I can quite understand that the Government is anxious that men shall not limit their industrial responsibilities by becoming volunteers, and that what they wish is that the men who go into the volunteers should not, in their working hours, be engaged in doing something of very little economic use to this country. I can, however, assure the House that the volunteers as a whole are the very men who will try to do their best to serve their country by also enrolling under this scheme. I merely mention the matter in order that the Home Secretary may give some assurance to those who are already in the force, and that he will make clear to them that their connection with the force will count for righteousness and count in their favour. It is only right and proper that the man who is giving his time, while earning his living, to help in the work of the country and in his spare time, without fear or reward, learns to drill and tries to make himself efficient in the help of his country, should be considered as a favoured citizen and be singled out for special treatment. I hope that the Home Secretary will say something to that effect. If he does, it would do much good to the men in the force and encourage men to enrol, and would give confidence that the whole machine so carefully built up is not going to be destroyed. I hope that the Bill will not be used to give undue power to any one Minister, however clever or popular, or to glorify any Department in London and give it too much power over the lives of thousands of the people of this country.

Mr. LOUGH

I confess I was rather alarmed by the speech of the Home Secretary. I have studied this Bill very carefully, and I think its purpose is an excellent one. It is declared to be "for the purpose of making the best use of all persons, whether men or women, able to work in any industry or service." Surely if that can be accomplished everybody would agree that it ought, and if every reasonable effort is made to secure that end I do not think, especially in the emergency in which the country stands, that we ought to object to it here. It is well in the criticism which is offered, and I agree with a great deal of the criticism that has been passed, to remember that excellent purpose set out in the first few words. The general run of the criticism is this, that there is a disposition in the Bill to evade the control of the House of Commons. I hope that will not be left in the Bill. I entirely agree with what was said by the hon Member for Dumfriesshire (Mr. Molteno) about the disposition now to ignore the House of Commons. I agree with the strong protest that he made, and I have aften used language of the same kind myself. I do hope that if the Director of National Service finds it necessary to make new experiments that he will come dutifully to the House of Commons and submit those schemes to the judgment of the House before he puts them into operation. [An HON. MEMBEB: "He will not !"] That is why I was somewhat alarmed by the speech of the Home Secretary. The right hon. Gentleman, instead of speaking about this nice little Bill, as I prefer to call it, and about those excellent terms which I have read, delivered a speech on different subjects altogether. He told us about trades, and we received some hints on the subject previously. I do say that if there is any serious attempt to proscribe trades amongst those which honest men may carry on in this country, then such a serious step should not be taken without the consent and approval of the House of Commons.

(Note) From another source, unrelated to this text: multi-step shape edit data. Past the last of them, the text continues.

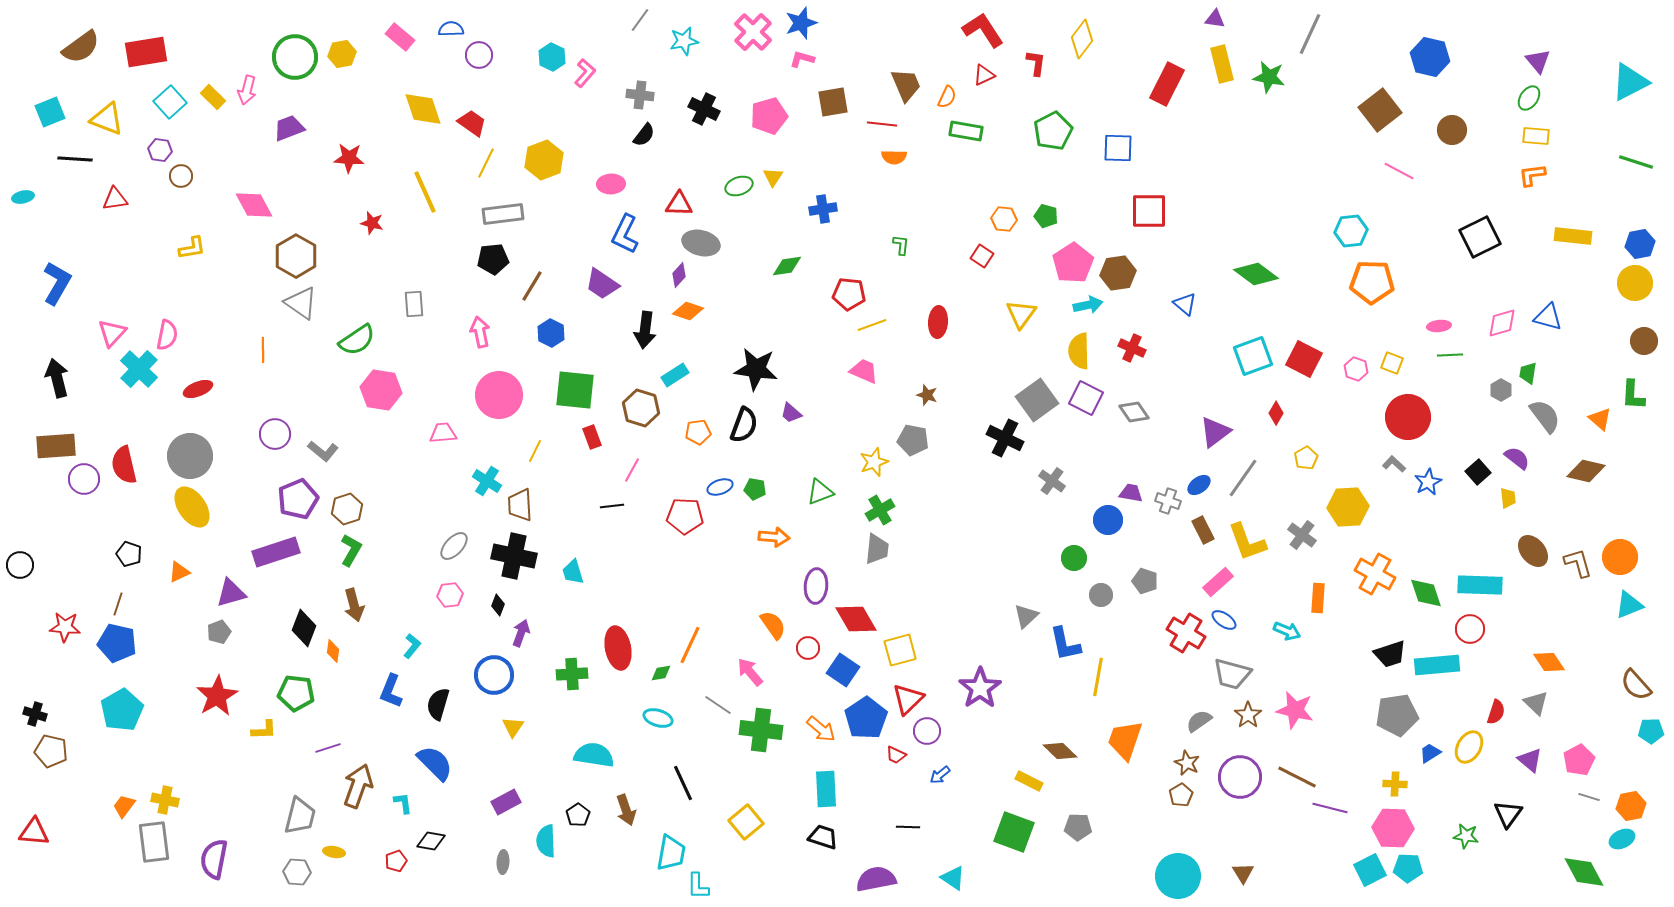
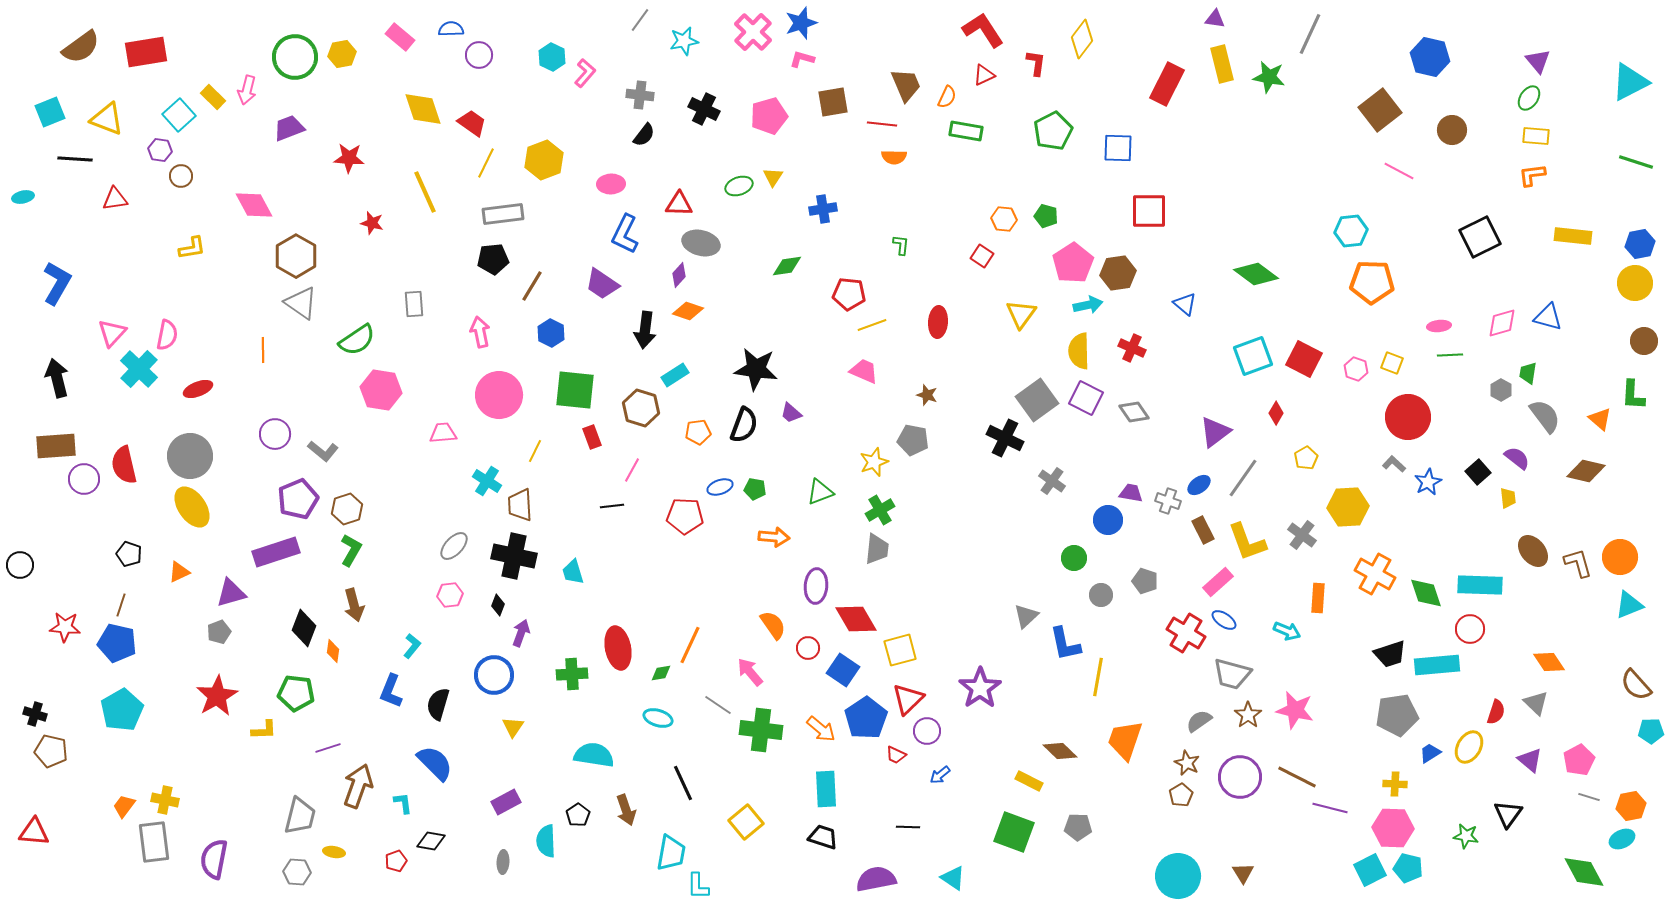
cyan square at (170, 102): moved 9 px right, 13 px down
brown line at (118, 604): moved 3 px right, 1 px down
cyan pentagon at (1408, 868): rotated 12 degrees clockwise
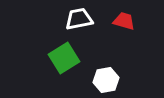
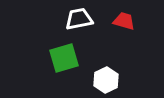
green square: rotated 16 degrees clockwise
white hexagon: rotated 15 degrees counterclockwise
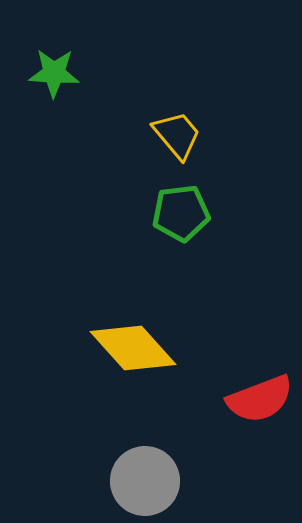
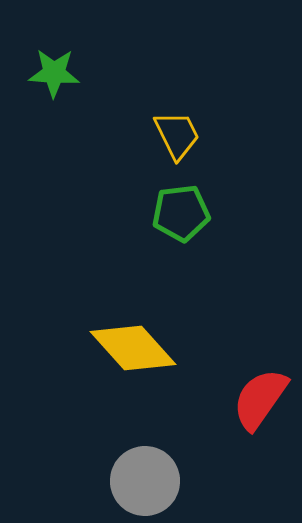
yellow trapezoid: rotated 14 degrees clockwise
red semicircle: rotated 146 degrees clockwise
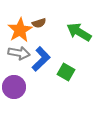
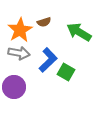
brown semicircle: moved 5 px right, 1 px up
blue L-shape: moved 7 px right, 1 px down
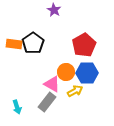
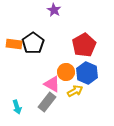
blue hexagon: rotated 25 degrees clockwise
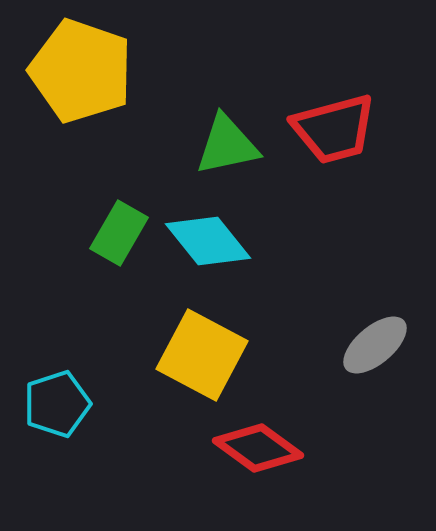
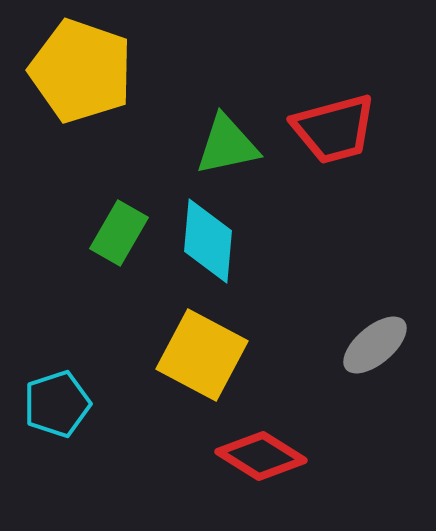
cyan diamond: rotated 44 degrees clockwise
red diamond: moved 3 px right, 8 px down; rotated 4 degrees counterclockwise
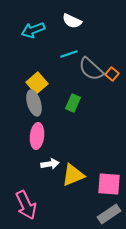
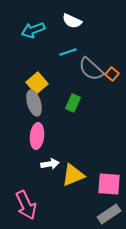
cyan line: moved 1 px left, 2 px up
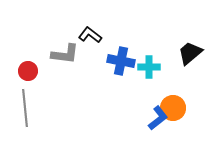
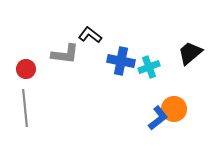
cyan cross: rotated 20 degrees counterclockwise
red circle: moved 2 px left, 2 px up
orange circle: moved 1 px right, 1 px down
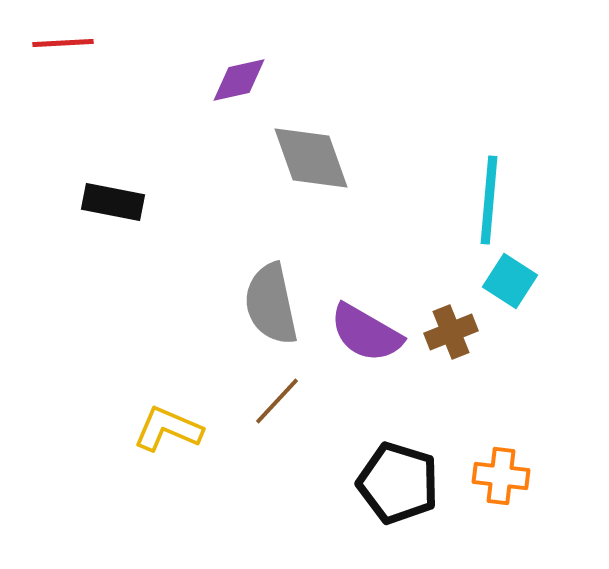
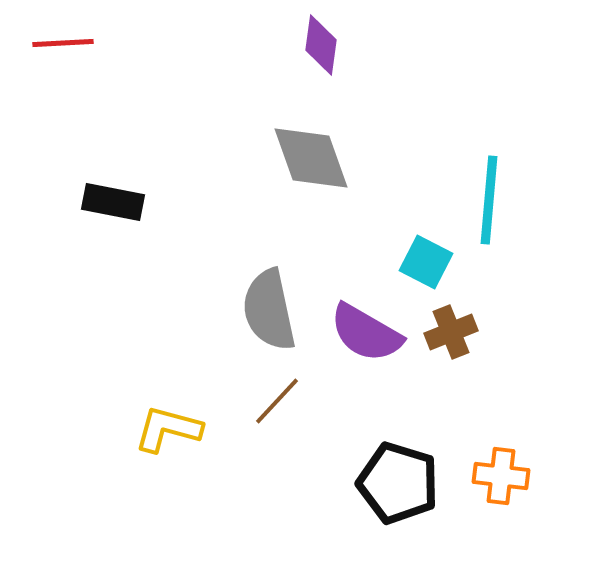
purple diamond: moved 82 px right, 35 px up; rotated 70 degrees counterclockwise
cyan square: moved 84 px left, 19 px up; rotated 6 degrees counterclockwise
gray semicircle: moved 2 px left, 6 px down
yellow L-shape: rotated 8 degrees counterclockwise
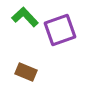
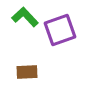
brown rectangle: moved 1 px right; rotated 25 degrees counterclockwise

The hon. Member for Dumfriesshire would insist on reading into the Bill compulsion, and consistently with that argument moved an Amendment protesting against compulsion, which I believe is now the Amendment before the House. I believe that the hon. Member for Bristol gave us the advantage of a judge's opinion and of a solicitor's, and that they differed from one another. As I study the Bill I do not find compulsion in it. I do think we ought to attach the greatest importance to the definite assurance we have had from the Government that compulsion will not be introduced in any form without the matter being brought before the House of Commons. In a far more important case than this, that of military service, I opposed the principle of compulsion. I am still opposed to it. Of course, on this question of labour, it would provoke a most serious crisis, and this House would have to discuss it with very great care. But, as the Bill stands, I believe that is excluded, and I believe that the object, as stated in the words I have quoted, is a good one. What step is to be taken to secure the great principle of the Bill, namely, to make the best use of all persons? The way that is to be done is that the Government is going to appoint another Ministry. It is always going to appoint a Minister. It thinks salvation is in the multitude of Ministers. It is a very curious thing that when they set out to carry out a programme their way of doing it is to appoint a Minister. That is an aspect of the case which ought to be borne in mind, especially by this House, which knows that the Government have already appointed thirty-four Ministers, and, if we include under-secretaries, a total of eighty-two. The House may well look askance at making any addition to-that number.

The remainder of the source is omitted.